» **Your goal**:
Leave every image out, and return the rest of the data word for word.

» **Input material**:
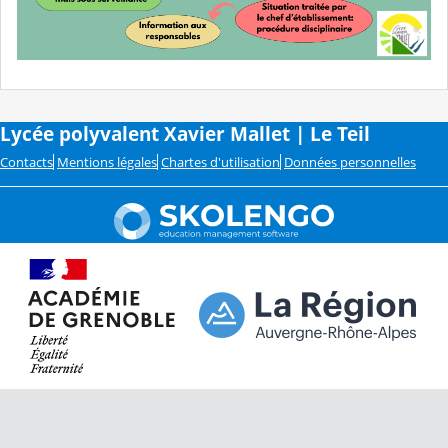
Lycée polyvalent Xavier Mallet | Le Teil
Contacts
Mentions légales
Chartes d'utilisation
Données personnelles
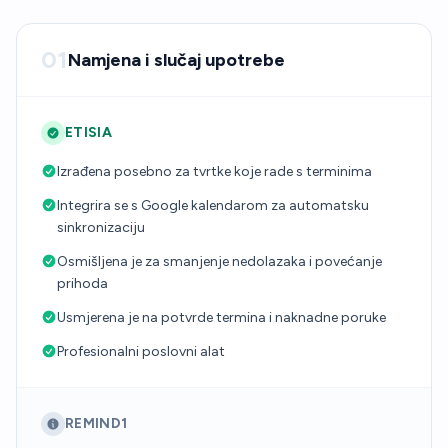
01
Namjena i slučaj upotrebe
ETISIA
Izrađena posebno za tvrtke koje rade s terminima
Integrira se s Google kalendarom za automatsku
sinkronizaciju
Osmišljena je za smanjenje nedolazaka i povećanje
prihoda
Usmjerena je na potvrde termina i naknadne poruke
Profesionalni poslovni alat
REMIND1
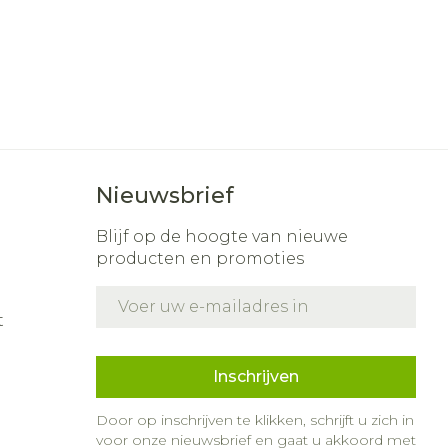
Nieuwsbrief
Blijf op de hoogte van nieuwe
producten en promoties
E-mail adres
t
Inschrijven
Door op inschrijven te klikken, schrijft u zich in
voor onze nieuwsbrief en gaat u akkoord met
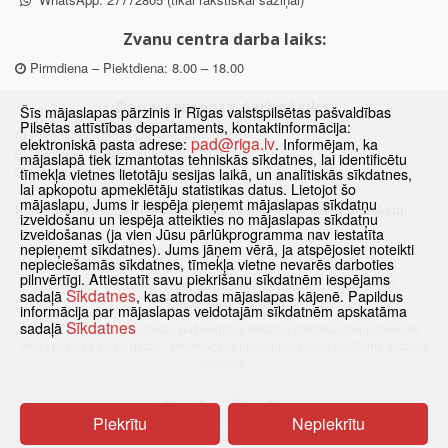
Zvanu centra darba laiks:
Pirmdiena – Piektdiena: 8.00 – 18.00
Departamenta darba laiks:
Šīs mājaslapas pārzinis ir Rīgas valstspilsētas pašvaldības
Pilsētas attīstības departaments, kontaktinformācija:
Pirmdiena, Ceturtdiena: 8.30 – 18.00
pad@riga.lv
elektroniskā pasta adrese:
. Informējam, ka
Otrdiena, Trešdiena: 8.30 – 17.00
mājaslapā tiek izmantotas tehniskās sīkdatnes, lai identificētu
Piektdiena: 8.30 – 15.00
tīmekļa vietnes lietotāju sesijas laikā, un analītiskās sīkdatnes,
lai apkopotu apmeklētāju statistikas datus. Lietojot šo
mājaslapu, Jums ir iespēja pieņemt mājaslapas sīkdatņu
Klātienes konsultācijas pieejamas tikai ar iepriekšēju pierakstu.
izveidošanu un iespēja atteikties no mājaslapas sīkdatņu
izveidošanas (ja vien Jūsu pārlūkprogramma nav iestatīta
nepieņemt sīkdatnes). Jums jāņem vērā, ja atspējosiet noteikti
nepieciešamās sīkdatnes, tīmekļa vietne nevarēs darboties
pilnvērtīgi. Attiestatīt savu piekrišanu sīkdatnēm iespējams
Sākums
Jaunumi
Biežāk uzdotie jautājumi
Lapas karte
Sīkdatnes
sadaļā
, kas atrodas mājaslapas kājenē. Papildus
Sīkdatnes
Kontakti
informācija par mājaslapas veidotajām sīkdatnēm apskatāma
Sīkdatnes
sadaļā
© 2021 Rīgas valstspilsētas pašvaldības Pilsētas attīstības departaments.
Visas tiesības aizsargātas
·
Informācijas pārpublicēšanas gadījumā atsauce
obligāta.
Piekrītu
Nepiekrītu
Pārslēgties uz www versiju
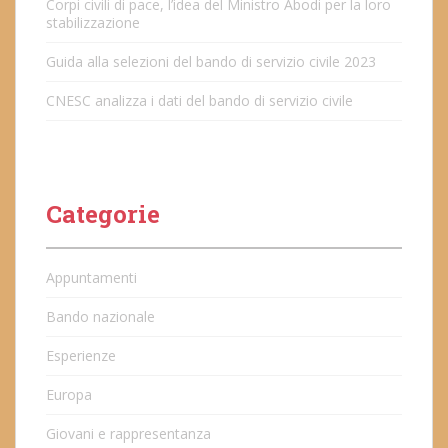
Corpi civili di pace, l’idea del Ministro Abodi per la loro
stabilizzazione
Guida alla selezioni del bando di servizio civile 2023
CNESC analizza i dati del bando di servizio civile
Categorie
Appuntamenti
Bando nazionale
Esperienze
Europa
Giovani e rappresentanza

» **Task output**:
Lycée polyvalent Xavier Mallet | Le Teil
Contacts
Mentions légales
Chartes d'utilisation
Données personnelles
01
Namjena i slučaj upotrebe
ETISIA
Izrađena posebno za tvrtke koje rade s terminima
Integrira se s Google kalendarom za automatsku
sinkronizaciju
Osmišljena je za smanjenje nedolazaka i povećanje
prihoda
Usmjerena je na potvrde termina i naknadne poruke
Profesionalni poslovni alat
REMIND1
Nieuwsbrief
Blijf op de hoogte van nieuwe
producten en promoties
E-mail adres
t
Inschrijven
Door op inschrijven te klikken, schrijft u zich in
voor onze nieuwsbrief en gaat u akkoord met
Zvanu centra darba laiks:
Pirmdiena – Piektdiena: 8.00 – 18.00
Departamenta darba laiks:
Šīs mājaslapas pārzinis ir Rīgas valstspilsētas pašvaldības
Pilsētas attīstības departaments, kontaktinformācija:
Pirmdiena, Ceturtdiena: 8.30 – 18.00
pad@riga.lv
elektroniskā pasta adrese:
. Informējam, ka
Otrdiena, Trešdiena: 8.30 – 17.00
mājaslapā tiek izmantotas tehniskās sīkdatnes, lai identificētu
Piektdiena: 8.30 – 15.00
tīmekļa vietnes lietotāju sesijas laikā, un analītiskās sīkdatnes,
lai apkopotu apmeklētāju statistikas datus. Lietojot šo
mājaslapu, Jums ir iespēja pieņemt mājaslapas sīkdatņu
Klātienes konsultācijas pieejamas tikai ar iepriekšēju pierakstu.
izveidošanu un iespēja atteikties no mājaslapas sīkdatņu
izveidošanas (ja vien Jūsu pārlūkprogramma nav iestatīta
nepieņemt sīkdatnes). Jums jāņem vērā, ja atspējosiet noteikti
nepieciešamās sīkdatnes, tīmekļa vietne nevarēs darboties
pilnvērtīgi. Attiestatīt savu piekrišanu sīkdatnēm iespējams
Sākums
Jaunumi
Biežāk uzdotie jautājumi
Lapas karte
Sīkdatnes
sadaļā
, kas atrodas mājaslapas kājenē. Papildus
Sīkdatnes
Kontakti
informācija par mājaslapas veidotajām sīkdatnēm apskatāma
Sīkdatnes
sadaļā
© 2021 Rīgas valstspilsētas pašvaldības Pilsētas attīstības departaments.
Visas tiesības aizsargātas
·
Informācijas pārpublicēšanas gadījumā atsauce
obligāta.
Piekrītu
Nepiekrītu
Pārslēgties uz www versiju
Corpi civili di pace, l’idea del Ministro Abodi per la loro
stabilizzazione
Guida alla selezioni del bando di servizio civile 2023
CNESC analizza i dati del bando di servizio civile
Categorie
Appuntamenti
Bando nazionale
Esperienze
Europa
Giovani e rappresentanza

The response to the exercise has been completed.